Finally, with respect to contested issues at trial, there was a strenuous disagreement about Ms. Goesling's attempt to introduce evidence that she claimed was probative-the evidence being primarily Sargeant's conduct toward another female American employee a couple of years before the sexual assault of Ms. Goesling. Ms. Goesling contended that the evidence made it foreseeable that Sargeant might sexually assault a female American employee if given the chance. The trial court excluded this evidence, and that act forms the basis of another of Ms. Goesling's issues on appeal.
We will detail the nature of this evidence when discussing the issues that she raises.
B. A snapshot of the course of the litigation
Ms. Goesling began litigation over the sexual assault by initially suing only Sargeant. She later amended her claims to add as defendants American and the hotel chain that owned the hotel where the sexual assault had occurred. She alleged that hotel employees had provided Sargeant her room number. Later amendments and nonsuits to her claims dropped Sargeant and the hotel chain from the litigation, leaving her suit against only American on a host of claims.
By the time the case went to the jury, Ms. Goesling's causes of action had winnowed down to two-a claim that American had participated in the sexual assault and a claim for the intentional infliction of emotional distress. Both liability issues were based on the actions of Hooyerink, the American employee who Ms. Goesling claimed had encouraged the sexual assault by his crude statements to Sargeant that she had a sexual interest in him and who she also claimed had provided her room number to Sargeant.
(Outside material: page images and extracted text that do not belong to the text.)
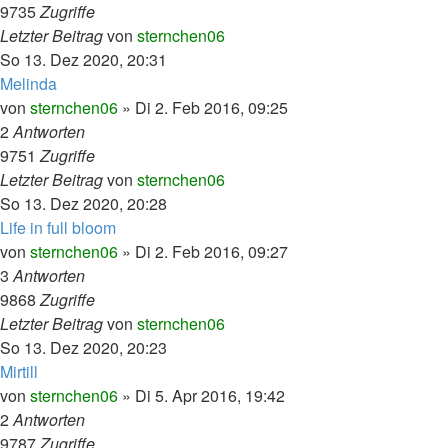
9735
Zugriffe
Letzter Beitrag
von
sternchen06
So 13. Dez 2020, 20:31
Melinda
von
sternchen06
»
Di 2. Feb 2016, 09:25
2
Antworten
9751
Zugriffe
Letzter Beitrag
von
sternchen06
So 13. Dez 2020, 20:28
Life in full bloom
von
sternchen06
»
Di 2. Feb 2016, 09:27
3
Antworten
9868
Zugriffe
Letzter Beitrag
von
sternchen06
So 13. Dez 2020, 20:23
Mirtill
von
sternchen06
»
Di 5. Apr 2016, 19:42
2
Antworten
9787
Zugriffe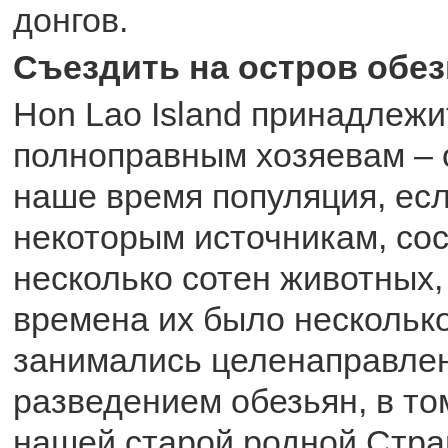
донгов.
Съездить на остров обе
Hon Lao Island принадлеж
полноправным хозяевам – 
наше время популяция, ес
некоторым источникам, со
несколько сотен животных,
времена их было нескольк
занимались целенаправле
разведением обезьян, в то
нашей старой родной Стра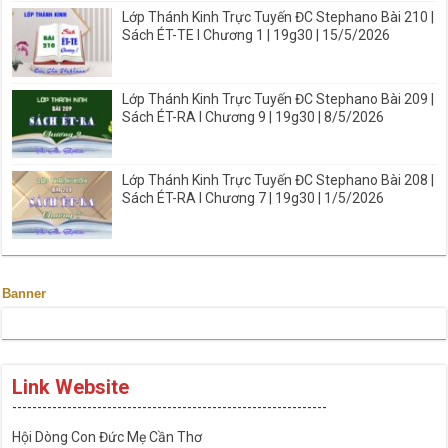
Lớp Thánh Kinh Trực Tuyến ĐC Stephano Bài 210 |
Sách ÉT-TE I Chương 1 | 19g30 | 15/5/2026
Lớp Thánh Kinh Trực Tuyến ĐC Stephano Bài 209 |
Sách ÉT-RA I Chương 9 | 19g30 | 8/5/2026
Lớp Thánh Kinh Trực Tuyến ĐC Stephano Bài 208 |
Sách ÉT-RA I Chương 7 | 19g30 | 1/5/2026
Banner
Link Website
---------------------------------------------------------------
Hội Dòng Con Đức Mẹ Cần Thơ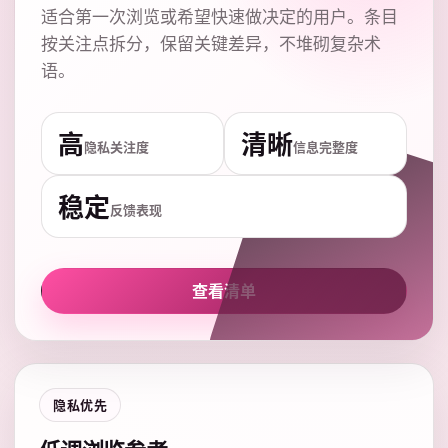
适合第一次浏览或希望快速做决定的用户。条目
按关注点拆分，保留关键差异，不堆砌复杂术
语。
高
清晰
隐私关注度
信息完整度
稳定
反馈表现
查看清单
隐私优先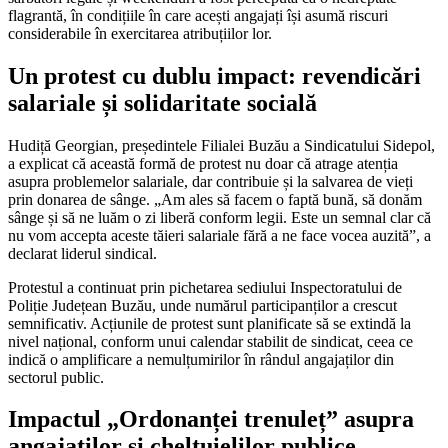
flagrantă, în condițiile în care acești angajați își asumă riscuri
considerabile în exercitarea atribuțiilor lor.
Un protest cu dublu impact: revendicări
salariale și solidaritate socială
Hudiță Georgian, președintele Filialei Buzău a Sindicatului Sidepol,
a explicat că această formă de protest nu doar că atrage atenția
asupra problemelor salariale, dar contribuie și la salvarea de vieți
prin donarea de sânge. „Am ales să facem o faptă bună, să donăm
sânge și să ne luăm o zi liberă conform legii. Este un semnal clar că
nu vom accepta aceste tăieri salariale fără a ne face vocea auzită”, a
declarat liderul sindical.
Protestul a continuat prin pichetarea sediului Inspectoratului de
Poliție Județean Buzău, unde numărul participanților a crescut
semnificativ. Acțiunile de protest sunt planificate să se extindă la
nivel național, conform unui calendar stabilit de sindicat, ceea ce
indică o amplificare a nemulțumirilor în rândul angajaților din
sectorul public.
Impactul „Ordonanței trenuleț” asupra
angajaților și cheltuielilor publice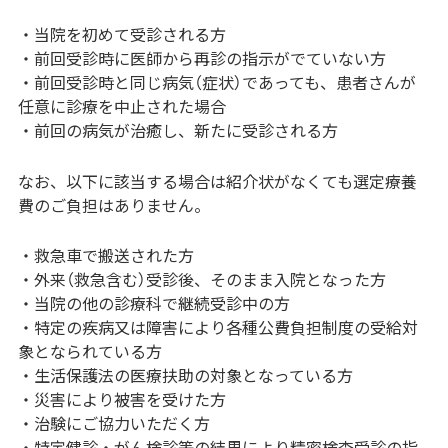
・当院を初めて受診される方
・前回受診時に医師から再診の指示がでていない方
・前回受診時と同じ病気（症状）であっても、患者さんが
任意に診療を中止された場合
・前回の病気が治癒し、新たに受診される方
なお、以下に該当する場合は紹介状がなくても選定療養
費のご負担はありません。
・救急車で搬送された方
・外来（救急含む）受診後、そのまま入院となった方
・当院の他の診療科で継続受診中の方
・特定の疾病又は障害により各種公費負担制度の受給対
象となられている方
・生活保護法の医療扶助の対象となっている方
・災害により被害を受けた方
・治験にご協力いただく方
・特定健診・がん検診等の結果により精密検査受診の指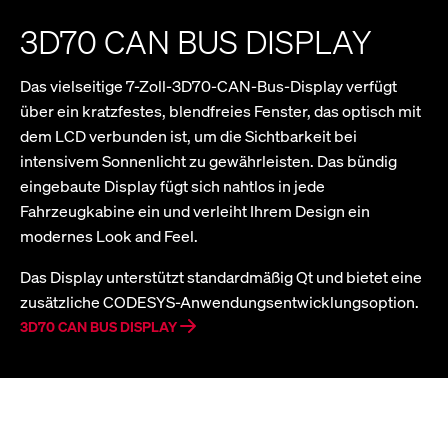
3D70 CAN BUS DISPLAY
Das vielseitige 7-Zoll-3D70-CAN-Bus-Display verfügt
über ein kratzfestes, blendfreies Fenster, das optisch mit
dem LCD verbunden ist, um die Sichtbarkeit bei
intensivem Sonnenlicht zu gewährleisten. Das bündig
eingebaute Display fügt sich nahtlos in jede
Fahrzeugkabine ein und verleiht Ihrem Design ein
modernes Look and Feel.
Das Display unterstützt standardmäßig Qt und bietet eine
zusätzliche CODESYS-Anwendungsentwicklungsoption.
3D70 CAN BUS DISPLAY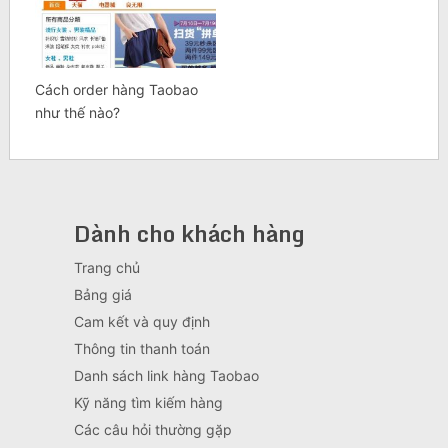
Cách order hàng Taobao
như thế nào?
Dành cho khách hàng
Trang chủ
Bảng giá
Cam kết và quy định
Thông tin thanh toán
Danh sách link hàng Taobao
Kỹ năng tìm kiếm hàng
Các câu hỏi thường gặp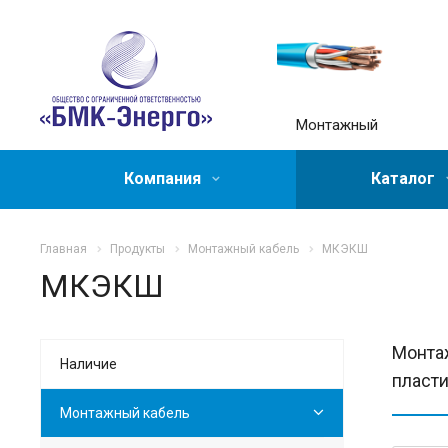
Монтажный
Компания
Каталог
Главная
Продукты
Монтажный кабель
МКЭКШ
МКЭКШ
Монтаж
Наличие
пласти
Монтажный кабель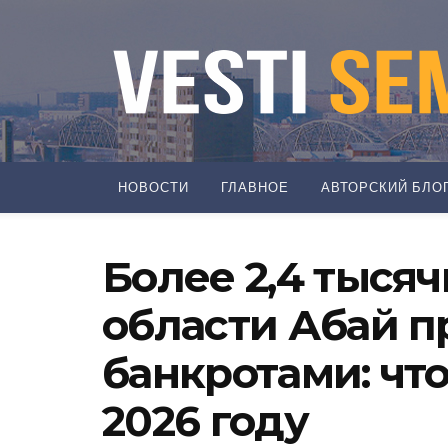
НОВОСТИ
ГЛАВНОЕ
АВТОРСКИЙ БЛО
Более 2,4 тыся
области Абай 
банкротами: чт
2026 году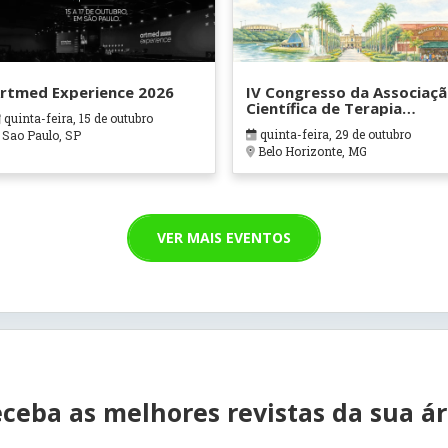
rtmed Experience 2026
IV Congresso da Associaç
Científica de Terapia
quinta-feira, 15 de outubro
Ocupacional em Contexto
quinta-feira, 29 de outubro
Sao Paulo, SP
Hospitalares e Cuidados
Belo Horizonte, MG
Paliativos - ATOHOSP
VER MAIS EVENTOS
ceba as melhores revistas da sua á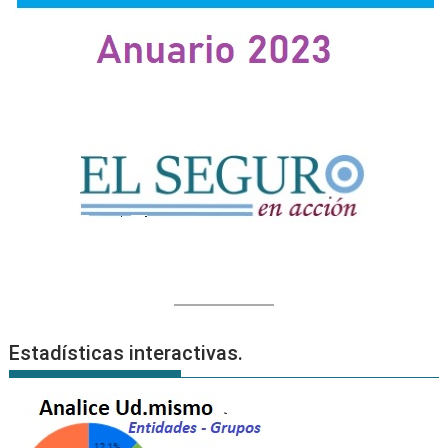
Estadísticas interactivas.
The court's charge submitted thirteen questions covering the following topics: (1) whether a sexual assault had occurred; (2) whether Hooyerink had occupied the status of "vice-principal" of American (making American liable for his actions); (3) whether American through Hooyerink's actions had assisted and participated in the sexual assault due to his statements to Sargeant and had also intentionally inflicted emotional distress on Ms. Goesling; (4) whether those actions had caused damage to Ms. Goesling; (5) the amount of compensation to which she was entitled; and (6) predicate questions to support her claim for exemplary damages. The jury answered only four of the questions, answering "yes" that a sexual assault had occurred and that Hooyerink was a vice-principal but answering "no" to the questions regarding whether he had assisted and participated in the sexual assault and whether he had intentionally inflicted emotional distress on Ms. Goesling. The conditional instructions in the charge made it unnecessary for the jury to answer the remaining questions.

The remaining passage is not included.